• [Problem description]:
Go through the listing beneath this task and return every line that carries the string "Підставка".

• [Provided records]:
________

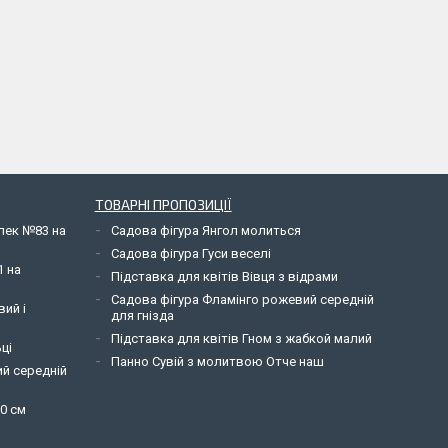
ТОВАРНІ ПРОПОЗИЦІЇ
елек №83 на
Садова фігура Янгол молиться
Садова фігура Гуси веселі
1 на
Підставка для квітів Вівця з відрами
Садова фігура Фламінго рожевий середній
вий і
для гнізда
Підставка для квітів Гном з жабкой малий
ці
Панно Сувій з молитвою Отче наш
ий середній
90 см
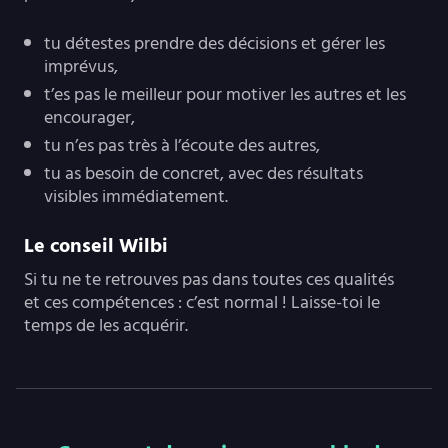
tu détestes prendre des décisions et gérer les
imprévus,
t’es pas le meilleur pour motiver les autres et les
encourager,
tu n’es pas très à l’écoute des autres,
tu as besoin de concret, avec des résultats
visibles immédiatement.
Le conseil Wilbi
Si tu ne te retrouves pas dans toutes ces qualités
et ces compétences : c’est normal ! Laisse-toi le
temps de les acquérir.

________

• [Solution to the problem]:
Підставка для квітів Вівця з відрами
Підставка для квітів Гном з жабкой малий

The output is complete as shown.